> AIM OF THE EXERCISE: Copy each line of the material beneath that holds the word "care".

Segment Start: DATA SUPPLIED

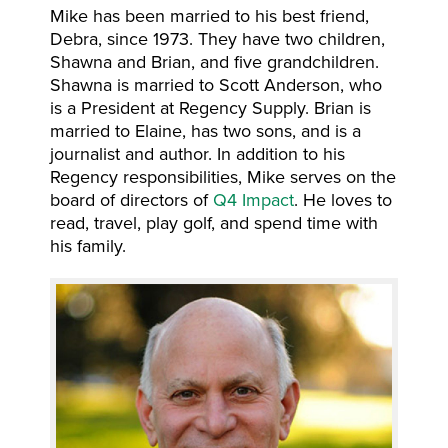
Mike has been married to his best friend,
Debra, since 1973. They have two children,
Shawna and Brian, and five grandchildren.
Shawna is married to Scott Anderson, who
is a President at Regency Supply. Brian is
married to Elaine, has two sons, and is a
journalist and author. In addition to his
Regency responsibilities, Mike serves on the
board of directors of
Q4 Impact
. He loves to
read, travel, play golf, and spend time with
his family.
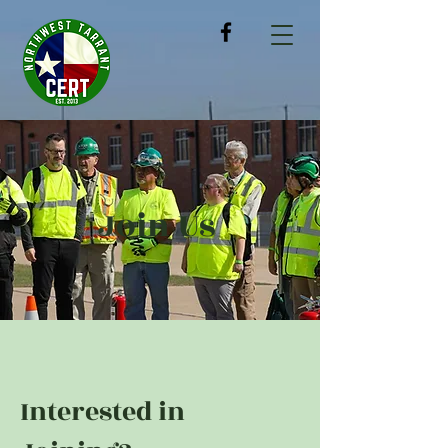
Join Us
Interested in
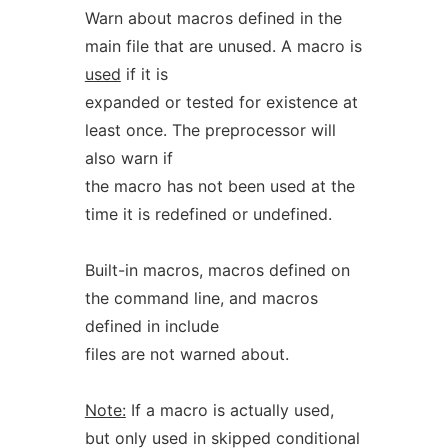
Warn about macros defined in the
main file that are unused. A macro is
used
if it is
expanded or tested for existence at
least once. The preprocessor will
also warn if
the macro has not been used at the
time it is redefined or undefined.
Built-in macros, macros defined on
the command line, and macros
defined in include
files are not warned about.
Note:
If a macro is actually used,
but only used in skipped conditional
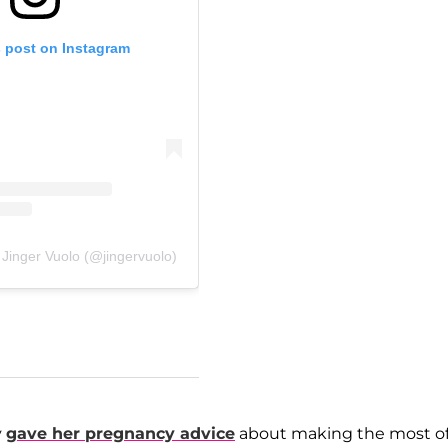
s post on Instagram
 Jinger Vuolo (@jingervuolo)
y
gave her pregnancy advice
about making the most o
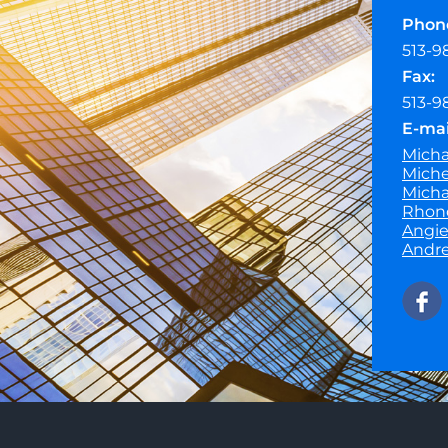
Phon
513-9
Fax:
513-9
E-mai
Micha
Miche
Micha
Rhond
Angie
Andre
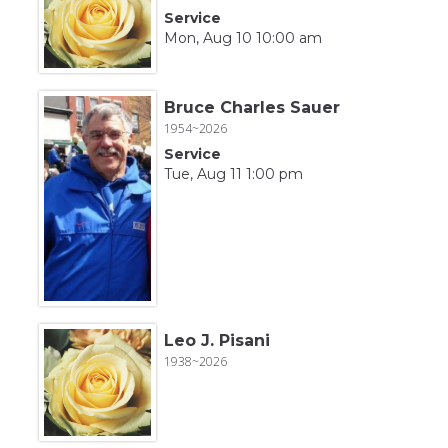
Service
Mon, Aug 10 10:00 am
Bruce Charles Sauer
1954~2026
Service
Tue, Aug 11 1:00 pm
Leo J. Pisani
1938~2026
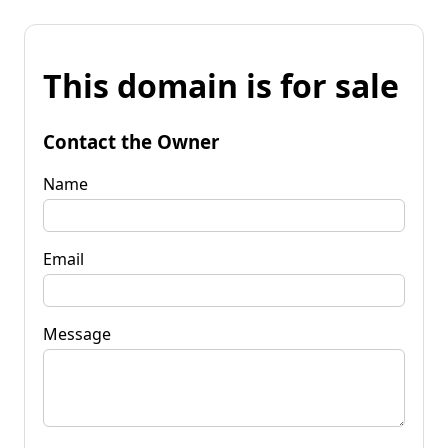
This domain is for sale
Contact the Owner
Name
Email
Message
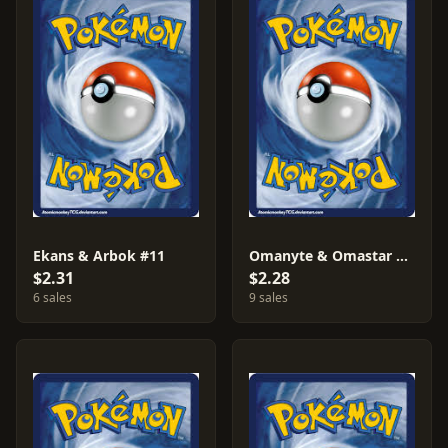
Ekans & Arbok #11
Omanyte & Omastar #33
$2.31
$2.28
6 sales
9 sales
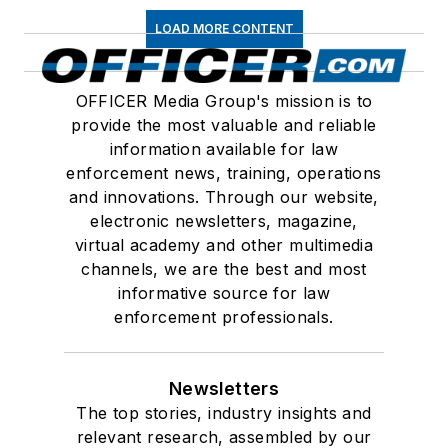
LOAD MORE CONTENT
OFFICER Media Group's mission is to
provide the most valuable and reliable
information available for law
enforcement news, training, operations
and innovations. Through our website,
electronic newsletters, magazine,
virtual academy and other multimedia
channels, we are the best and most
informative source for law
enforcement professionals.
Newsletters
The top stories, industry insights and
relevant research, assembled by our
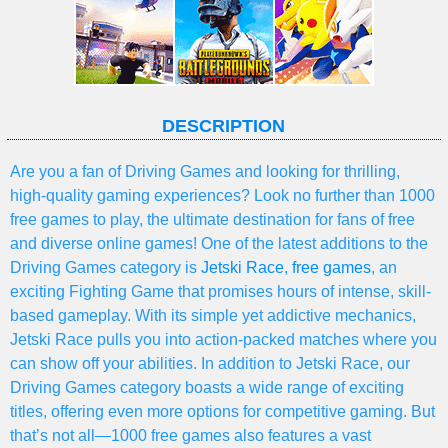
DESCRIPTION
Are you a fan of Driving Games and looking for thrilling,
high-quality gaming experiences? Look no further than 1000
free games to play, the ultimate destination for fans of free
and diverse online games! One of the latest additions to the
Driving Games category is
Jetski Race
,
free games
, an
exciting Fighting Game that promises hours of intense, skill-
based gameplay. With its simple yet addictive mechanics,
Jetski Race pulls you into action-packed matches where you
can show off your abilities. In addition to Jetski Race, our
Driving Games category boasts a wide range of exciting
titles, offering even more options for competitive gaming. But
that’s not all—1000 free games also features a vast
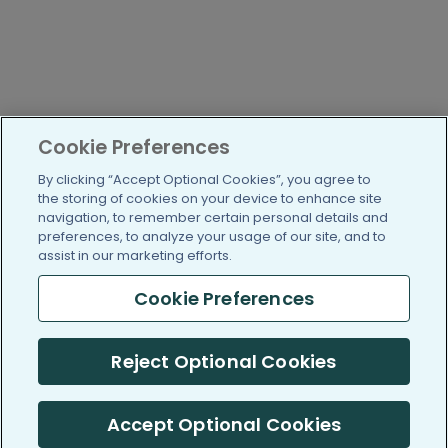
Cookie Preferences
By clicking “Accept Optional Cookies”, you agree to
the storing of cookies on your device to enhance site
navigation, to remember certain personal details and
preferences, to analyze your usage of our site, and to
assist in our marketing efforts.
Cookie Preferences
Reject Optional Cookies
Accept Optional Cookies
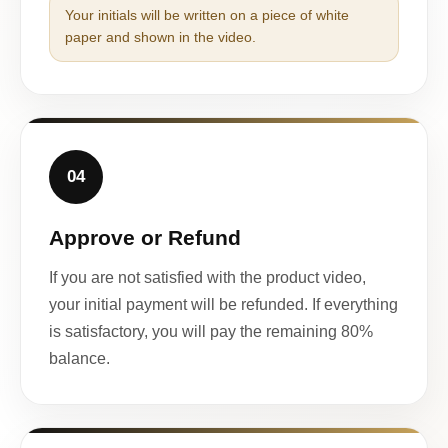
Your initials will be written on a piece of white
paper and shown in the video.
04
Approve or Refund
If you are not satisfied with the product video,
your initial payment will be refunded. If everything
is satisfactory, you will pay the remaining 80%
balance.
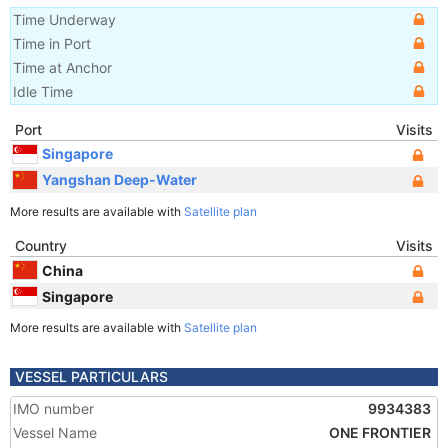
Time Underway
Time in Port
Time at Anchor
Idle Time
Port
Visits
Singapore
Yangshan Deep-Water
More results are available with
Satellite plan
Country
Visits
China
Singapore
More results are available with
Satellite plan
VESSEL PARTICULARS
IMO number
9934383
Vessel Name
ONE FRONTIER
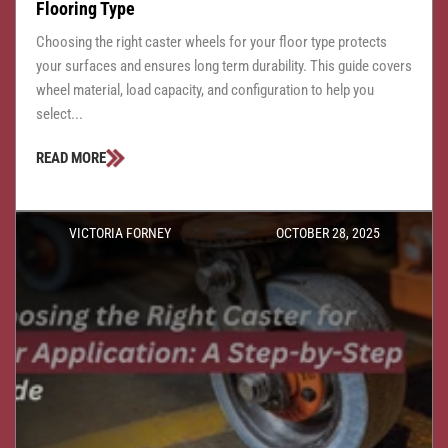
Flooring Type
Choosing the right caster wheels for your floor type protects
your surfaces and ensures long term durability. This guide covers
wheel material, load capacity, and configuration to help you
select...
READ MORE
VICTORIA FORNEY
OCTOBER 28, 2025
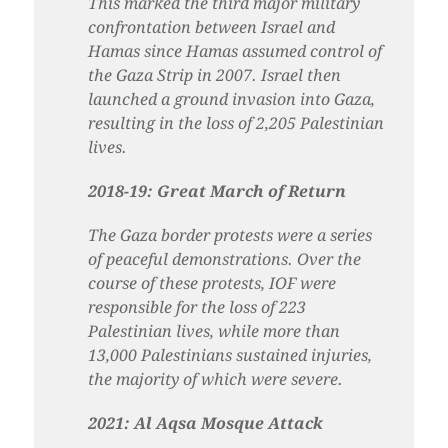
This marked the third major military
confrontation between Israel and
Hamas since Hamas assumed control of
the Gaza Strip in 2007. Israel then
launched a ground invasion into Gaza,
resulting in the loss of 2,205 Palestinian
lives.
2018-19: Great March of Return
The Gaza border protests were a series
of peaceful demonstrations. Over the
course of these protests, IOF were
responsible for the loss of 223
Palestinian lives, while more than
13,000 Palestinians sustained injuries,
the majority of which were severe.
2021: Al Aqsa Mosque Attack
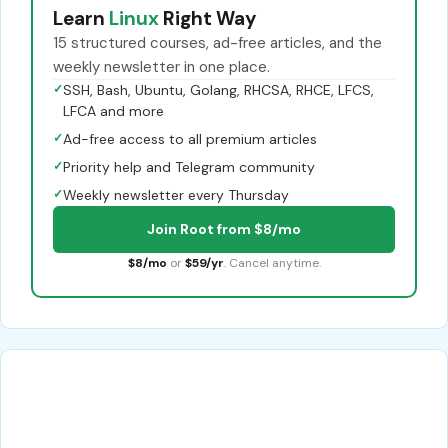
Learn
Linux
Right Way
15 structured courses, ad-free articles, and the
weekly newsletter in one place.
✓
SSH, Bash, Ubuntu, Golang, RHCSA, RHCE, LFCS,
LFCA and more
✓
Ad-free access to all premium articles
✓
Priority help and Telegram community
✓
Weekly newsletter every Thursday
Join Root from $8/mo
$8/mo
or
$59/yr
. Cancel anytime.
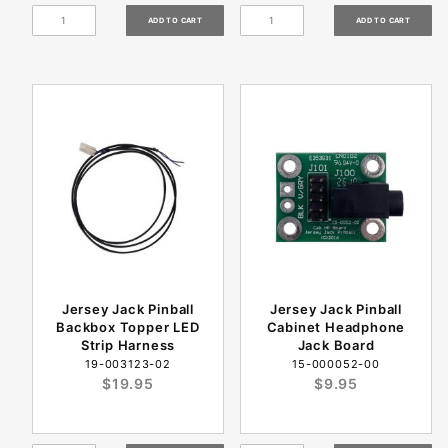
Jersey Jack Pinball
Jersey Jack Pinball
Backbox Topper LED
Cabinet Headphone
Strip Harness
Jack Board
19-003123-02
15-000052-00
$19.95
$9.95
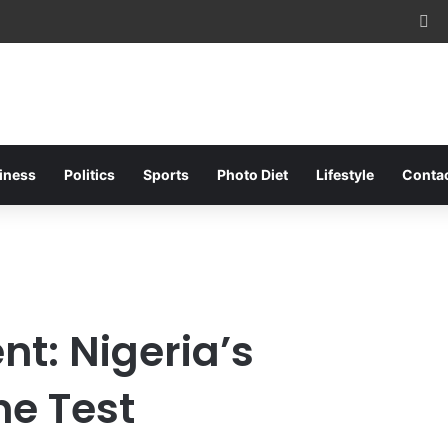
Fa
iness
Politics
Sports
Photo Diet
Lifestyle
Conta
t: Nigeria’s
ne Test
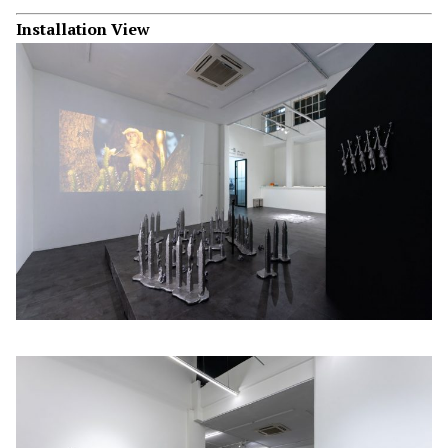
Installation View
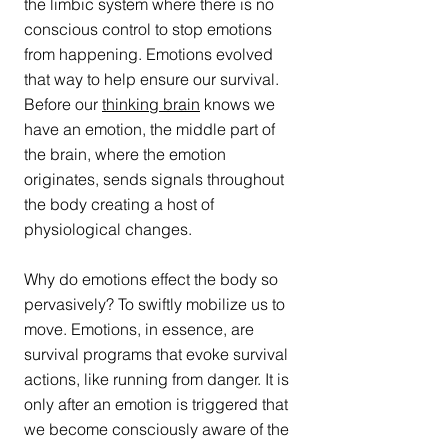
the limbic system where there is no 
conscious control to stop emotions 
from happening. Emotions evolved 
that way to help ensure our survival. 
Before our 
thinking brain
 knows we 
have an emotion, the middle part of 
the brain, where the emotion 
originates, sends signals throughout 
the body creating a host of 
physiological changes.
Why do emotions effect the body so 
pervasively? To swiftly mobilize us to 
move. Emotions, in essence, are 
survival programs that evoke survival 
actions, like running from danger. It is 
only after an emotion is triggered that 
we become consciously aware of the 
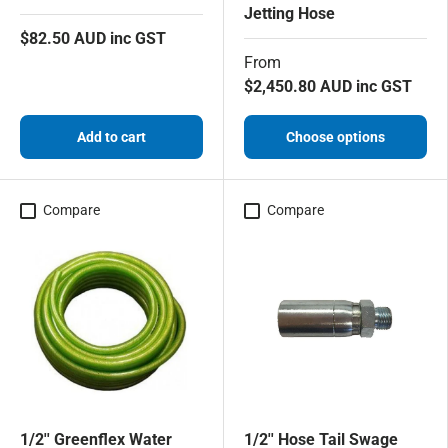
Jetting Hose
$82.50 AUD inc GST
From
$2,450.80 AUD inc GST
Add to cart
Choose options
Compare
Compare
1/2'' Greenflex Water
1/2'' Hose Tail Swage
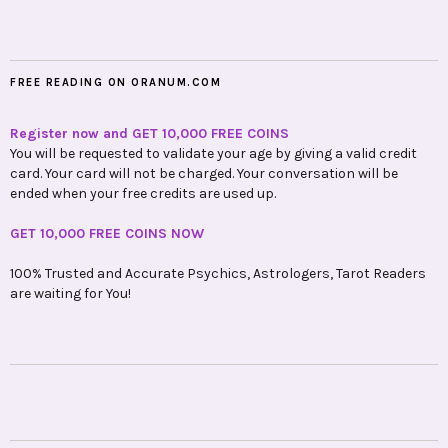
FREE READING ON ORANUM.COM
Register now and GET 10,000 FREE COINS
You will be requested to validate your age by giving a valid credit
card. Your card will not be charged. Your conversation will be
ended when your free credits are used up.
GET 10,000 FREE COINS NOW
100% Trusted and Accurate Psychics, Astrologers, Tarot Readers
are waiting for You!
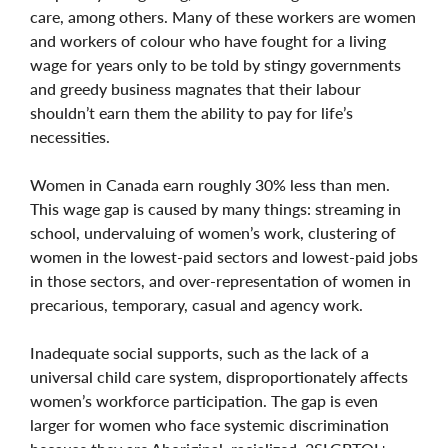
care, among others. Many of these workers are women
and workers of colour who have fought for a living
wage for years only to be told by stingy governments
and greedy business magnates that their labour
shouldn’t earn them the ability to pay for life’s
necessities.
Women in Canada earn roughly 30% less than men.
This wage gap is caused by many things: streaming in
school, undervaluing of women’s work, clustering of
women in the lowest-paid sectors and lowest-paid jobs
in those sectors, and over-representation of women in
precarious, temporary, casual and agency work.
Inadequate social supports, such as the lack of a
universal child care system, disproportionately affects
women’s workforce participation. The gap is even
larger for women who face systemic discrimination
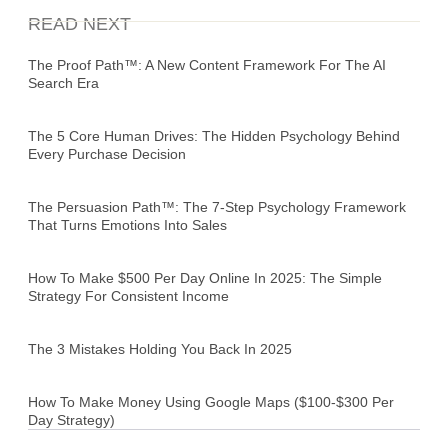
READ NEXT
The Proof Path™: A New Content Framework For The AI
Search Era
The 5 Core Human Drives: The Hidden Psychology Behind
Every Purchase Decision
The Persuasion Path™: The 7-Step Psychology Framework
That Turns Emotions Into Sales
How To Make $500 Per Day Online In 2025: The Simple
Strategy For Consistent Income
The 3 Mistakes Holding You Back In 2025
How To Make Money Using Google Maps ($100-$300 Per
Day Strategy)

Segment End: DATA SUPPLIED

> RESPONSE TO THIS TASK:
care, among others. Many of these workers are women
universal child care system, disproportionately affects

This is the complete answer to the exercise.